Lockheed Martin Corp., the world’s largest defense contractor, rescinded plans to issue layoff notices after “careful review” of the guidance and other contractors were similarly cautious.
If notices under the law had been issued for the Jan. 2 sequestration, they would have been required to go out just before Election Day. The can was kicked on sequestration to March 1 in the New Year’s Eve fiscal cliff deal, but no solution is near to avert the $1.2 trillion in cuts.
The OMB also made clear in that memo that those companies who decide not to issue WARN Act notices, yet get hit with legal recourse under the law if sequestration layoffs occur, could send the “reasonable and allocable” bill to the contracting agency — thus sticking taxpayers with the tab.
“Our analysis and guidance regarding the WARN Act’s application to sequestration was and is correct,” Jane Oates, assistant secretary of Labor for Employment and Training Administration, said late last week at a hearing of a subcommittee of the House Committee on Education and the Workforce.
“Funds were not sequestered on January 2, 2013, nor were contracts terminated, plants shut, or to our knowledge, unnecessary advanced notices sent. Just as important, lives and businesses were not disrupted unnecessarily, and resources were not wasted,” Oates continued.
Subcommittee on Workforce Protections Chairman Tim Walberg (R-Mich.) noted that for half a year the committee was requesting documentation and communication related to that guidance — and finally received a response slipped under the committee’s door, more than 400 pages on CD, at 9 p.m. the night before the hearing.
“Do you know if it does contain that information that we requested?” Walberg asked Oates.
“The direct answer would be no, sir,” she replied. “But I need to tell you that the department takes seriously all of the questions that Congress puts up there.”
“We will undertake looking at these 400 pages. And on the basis of what we find out, I guess, we’ll decide where we go from here,” Walberg said. “But I’m disappointed that it took a committee hearing to be called for us to get that.”
Kerry Notestine, a shareholder in Littler Mendelson, which represents management in employment matters, reminded the committee that as a senator President Obama wanted to broaden WARN to prevent employers from using what he called “loopholes” in the act to withhold notice.
“While the Department of Labor and OMB guidance appear to benefit employers by potentially relieving them of obligations under WARN, I would note that they appear to do so at the expense of thousands of employees who, as President Obama put it, deserve to know when their jobs are in jeopardy,” Notestine said.

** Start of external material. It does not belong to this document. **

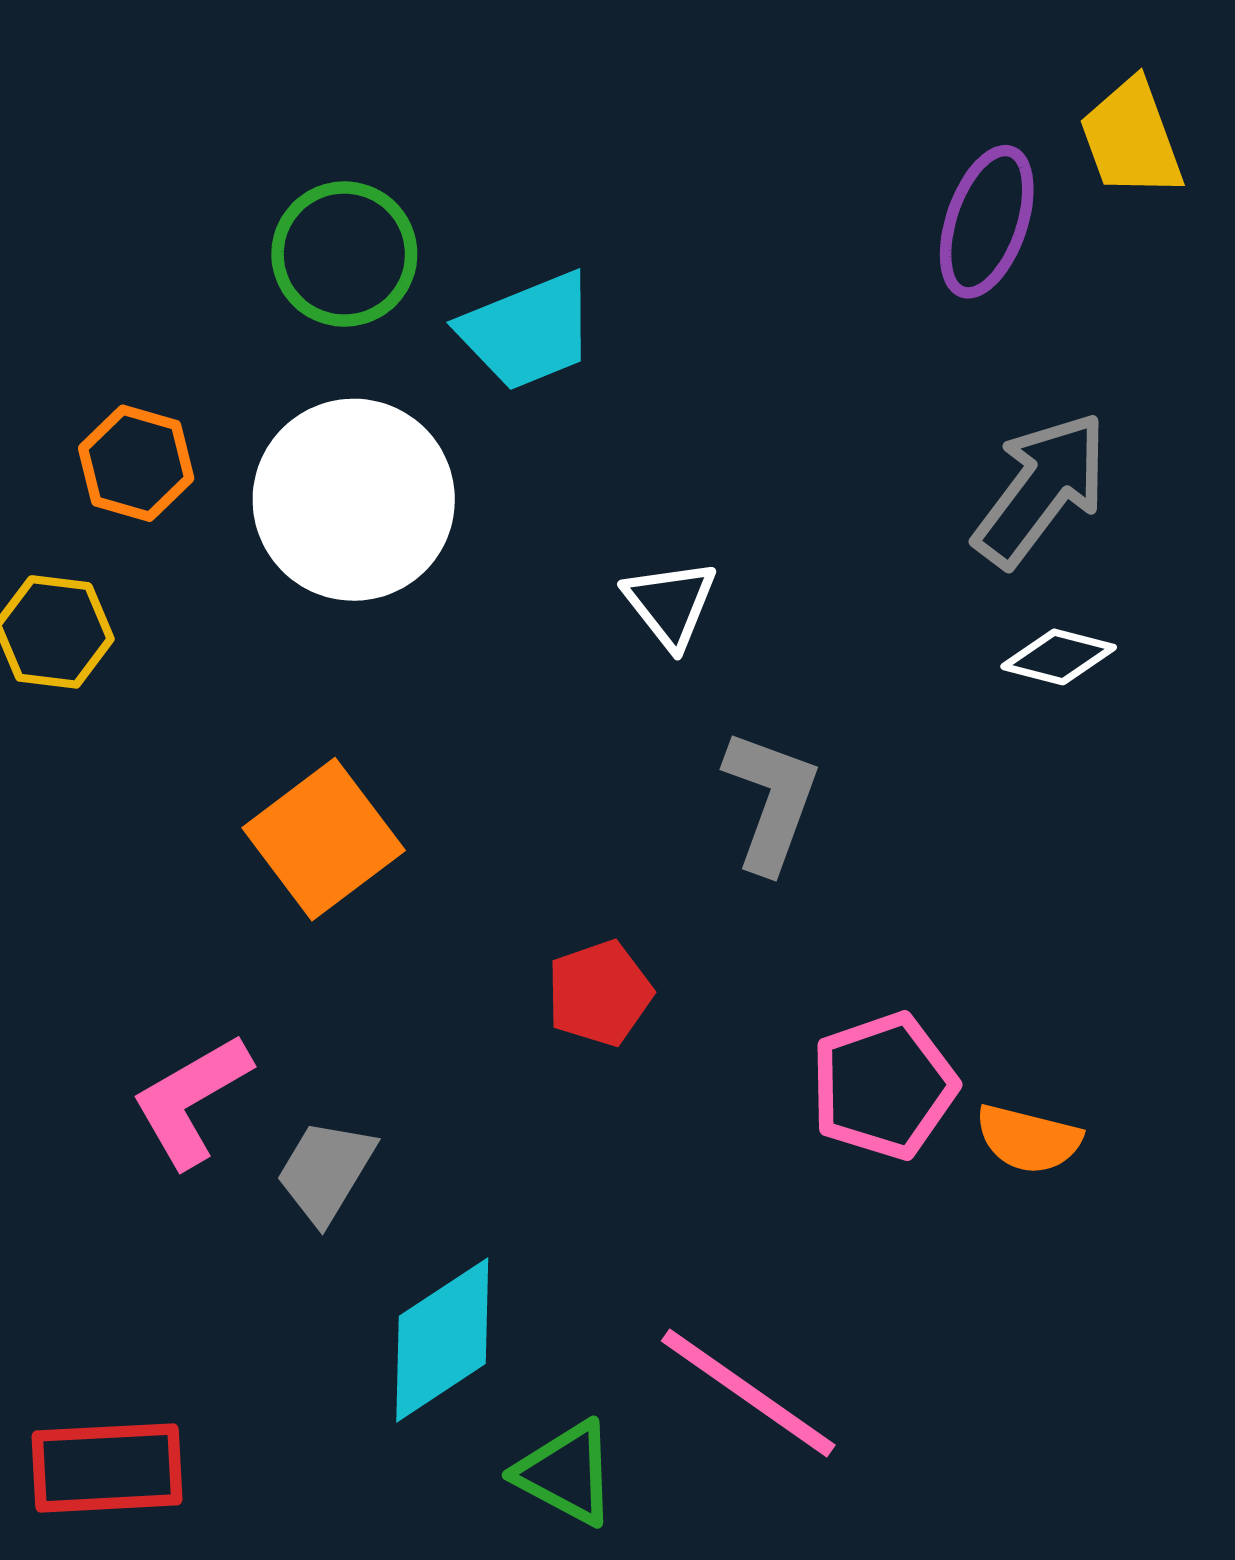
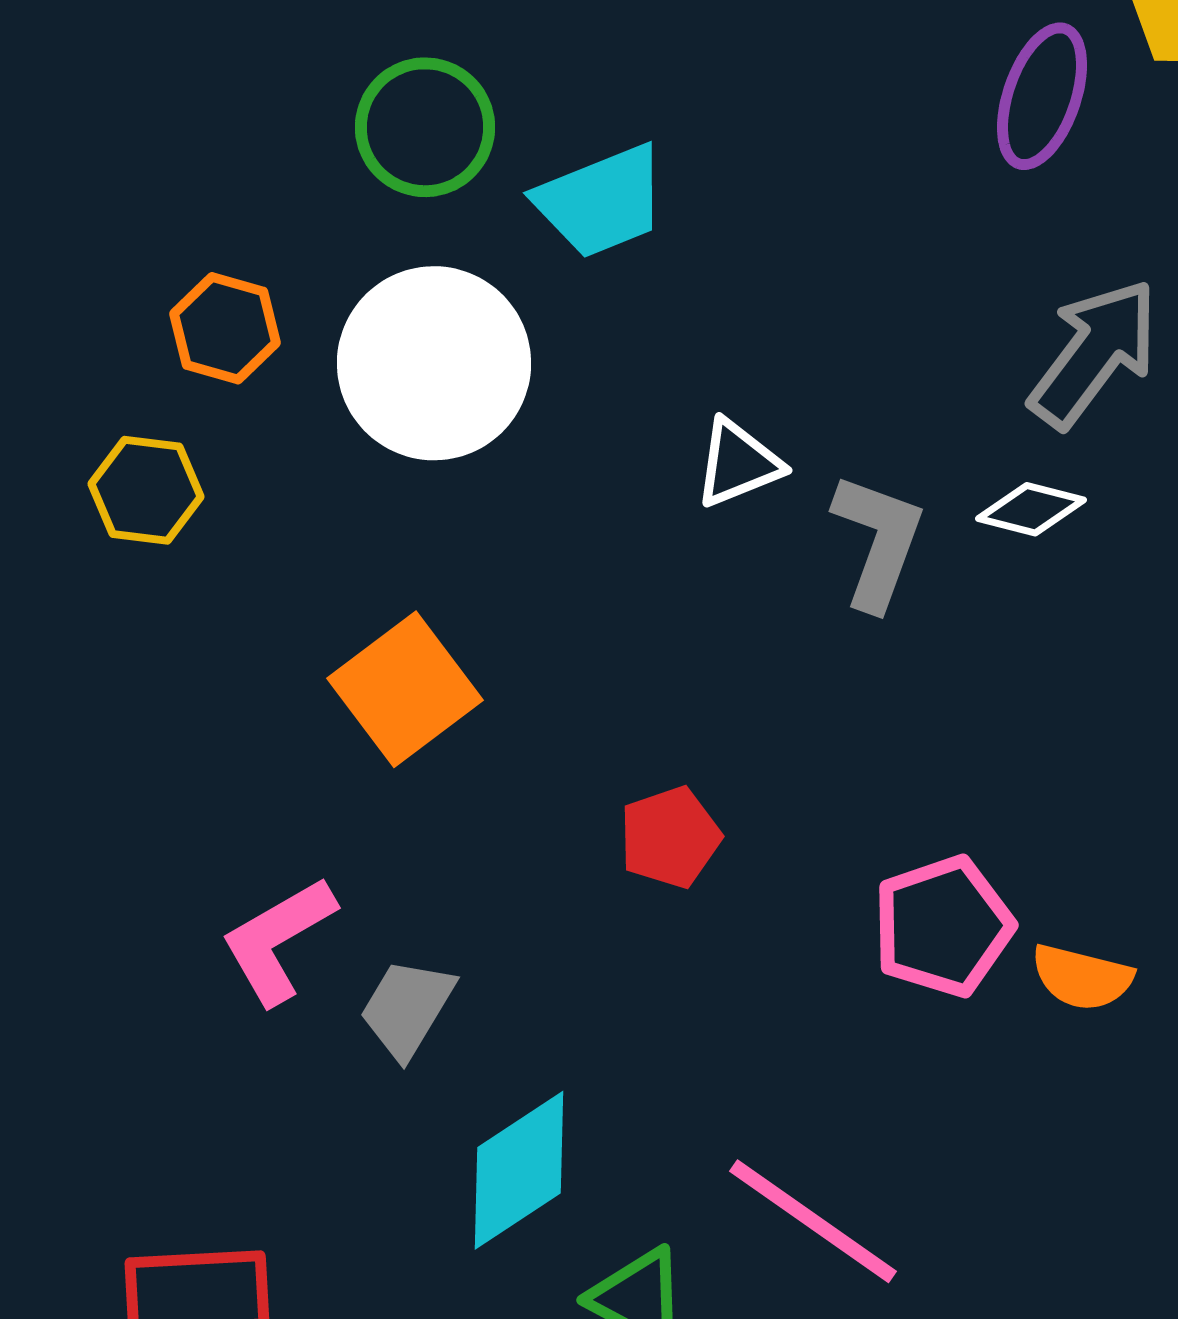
white triangle: (670, 604) -> (738, 463), turned 46
white diamond: (1059, 657) -> (1031, 509), moved
gray L-shape: (771, 801) -> (878, 541), moved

“Additionally, circumstances have changed since the DOL issued its opinion six months ago. Sequestration appears more likely to occur this time around. And new information’s coming out every day regarding where the government will be implementing these cuts. The chances of employers successfully claiming that layoffs and plant closings are unforeseeable are diminishing every day.”
He also clarified that, while the administration’s guidance seemed to assure contractors that they would be shielded from liability, “three critical omissions” in the guidance show that’s not even the case.

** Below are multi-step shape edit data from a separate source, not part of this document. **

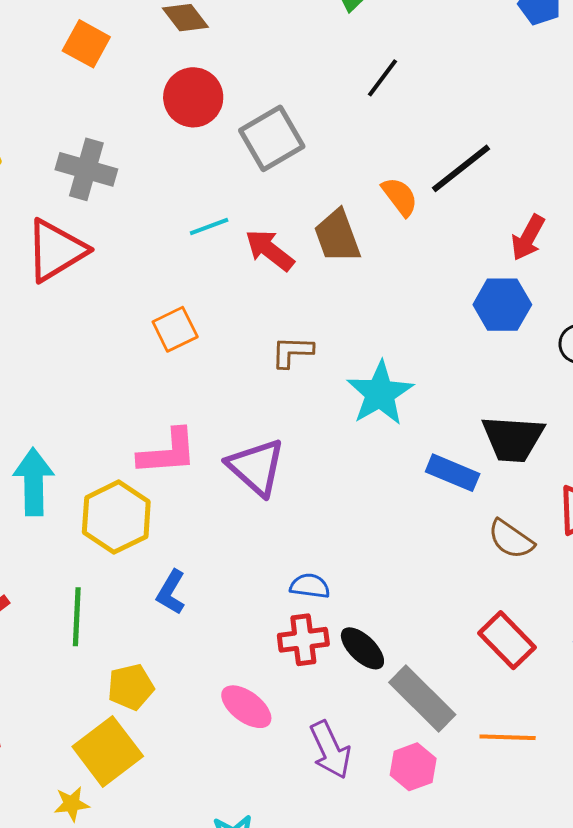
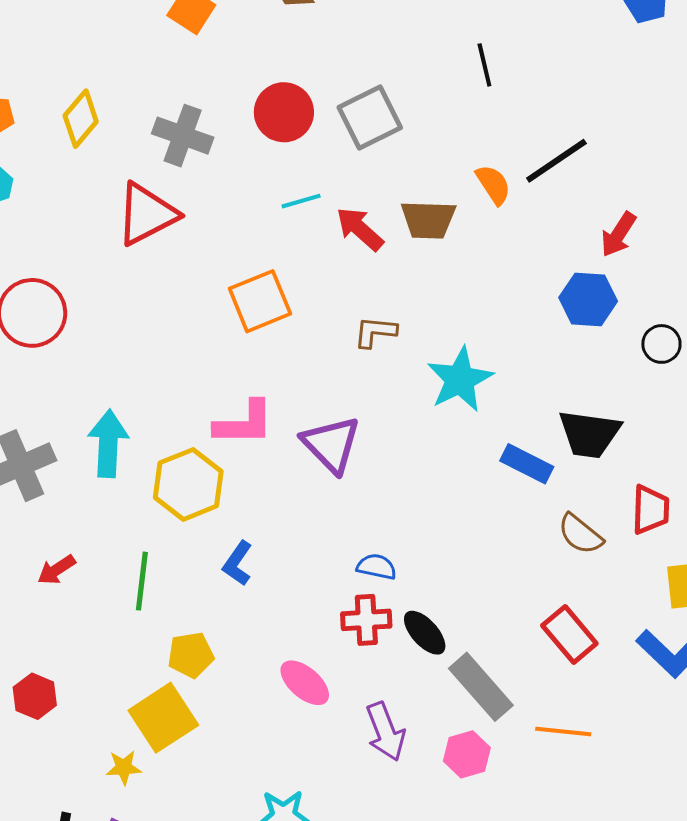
black line: (383, 78) -> (484, 65), turned -54
red circle: (193, 97) -> (284, 112), moved
brown trapezoid: (337, 236) -> (428, 220), turned -72
orange square: (175, 329) -> (260, 301), size x1.4

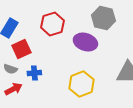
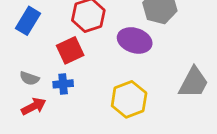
red square: (21, 49) -> (70, 50), moved

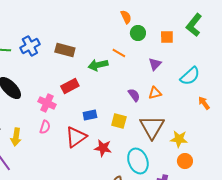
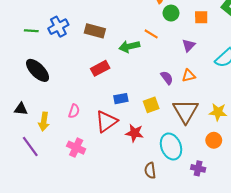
pink cross: (47, 103) -> (76, 148), moved
yellow square: (119, 121) -> (151, 105), turned -35
yellow star: (179, 139) -> (218, 112), moved
orange circle: (185, 161) -> (214, 140), moved

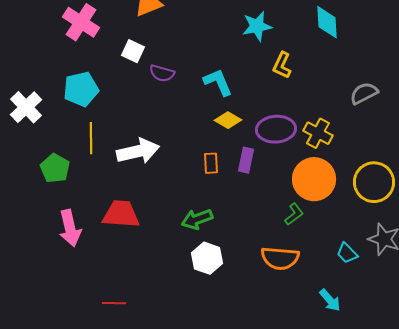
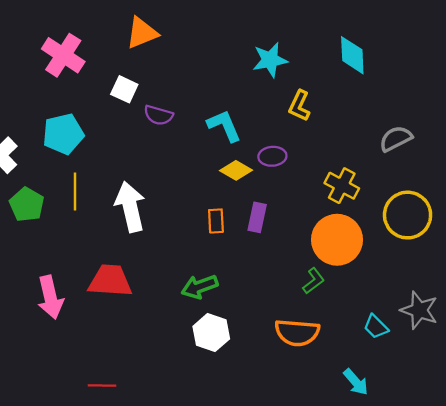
purple ellipse: (276, 129) -> (272, 156), moved, size x0.6
white arrow: (138, 151) -> (130, 207), turned -90
green pentagon: (55, 168) -> (27, 204), moved
yellow circle: (374, 182) -> (408, 215), moved

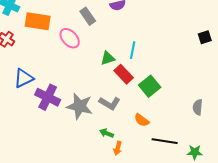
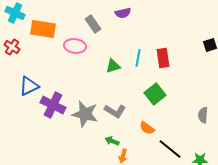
pink ellipse: (70, 38) -> (75, 46), turned -40
red rectangle: (124, 74) -> (163, 58), moved, turned 36
black line: (165, 141) -> (170, 149), turned 30

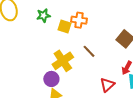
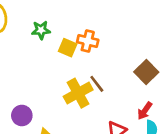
yellow cross: (63, 61) -> (78, 93), moved
purple circle: (51, 79) -> (22, 115), moved

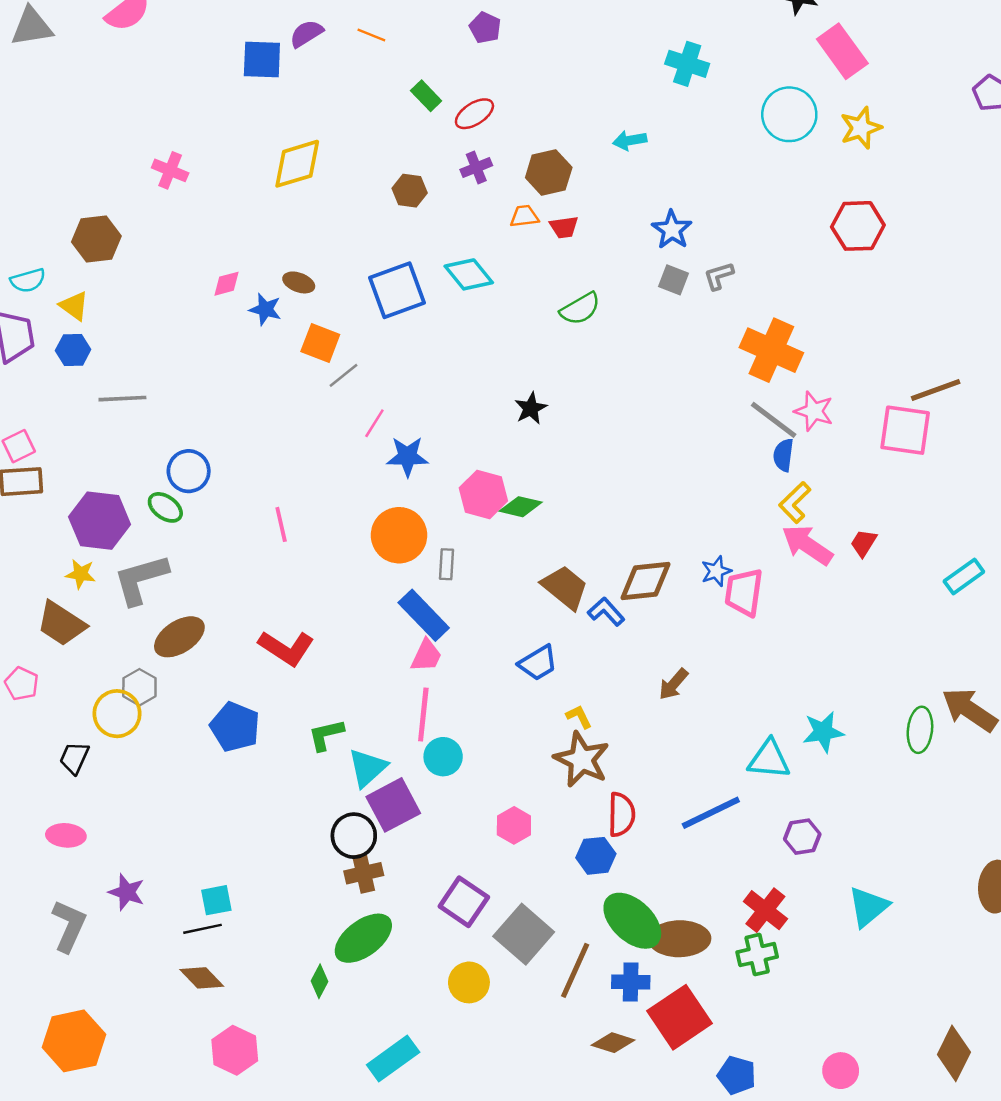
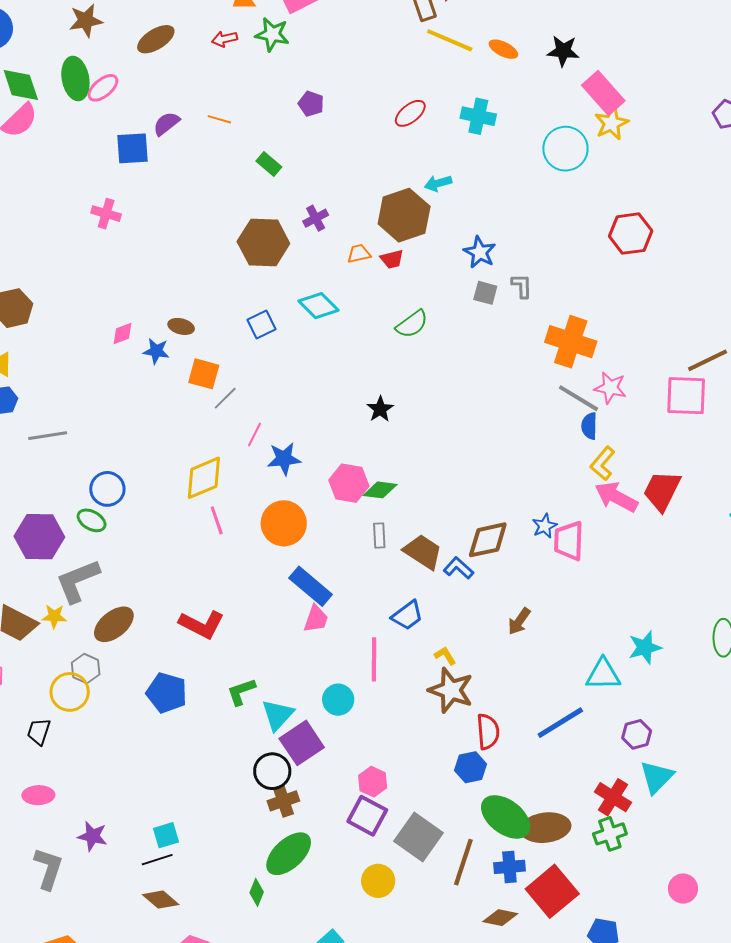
red ellipse: (474, 114) -> (410, 113), moved
yellow star: (861, 128) -> (611, 123), moved
yellow diamond: (297, 164) -> (204, 478), moved
pink cross: (170, 170) -> (106, 214), moved
brown hexagon: (549, 173) -> (404, 215), moved, size x1.4
brown hexagon: (410, 191) -> (263, 242), size x1.8
gray L-shape: (719, 276) -> (522, 286), turned 112
blue square: (397, 290) -> (262, 325), size x0.6
pink line: (281, 524) -> (217, 520), moved
red trapezoid: (864, 543) -> (662, 491), size x1.8
gray rectangle: (447, 564) -> (379, 535), moved
yellow star: (81, 574) -> (54, 616), moved
pink line: (423, 714) -> (374, 659), moved
pink hexagon: (514, 825) -> (373, 782), moved
cyan triangle: (868, 907) -> (657, 777), moved
pink circle: (841, 1071) -> (683, 889), moved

“They fail to disclose that the DOL’s guidance is not binding on federal courts, those entities that are responsible for enforcing the act,” Notestine said. “They failed to mention that employers must give as much notice as possible once the layoff or closure becomes reasonably foreseeable…without this additional statement, the statutory exception relied upon by the DOL becomes unavailable.”
“They failed to mention that, notwithstanding federal WARN, there are numerous other potential areas of liability that a contractor may be subjecting itself to by failing to provide notice,” such as state laws, he added.
Diana Furchtgott-Roth, a senior fellow at the Manhattan Institute, pulled no punches in her written testimony to the committee. “I am not privy to internal White House discussions, but it is likely that the White House asked contractors to break the law in the interest of the reelection of President Obama,” Furchtgott-Roth wrote.
“I think it’s likely that your statement is motivated by political malice against the administration — not being a fact, I didn’t say certainly, I said likely as well,” shot back Rep. Robert Andrews (D-N.J.).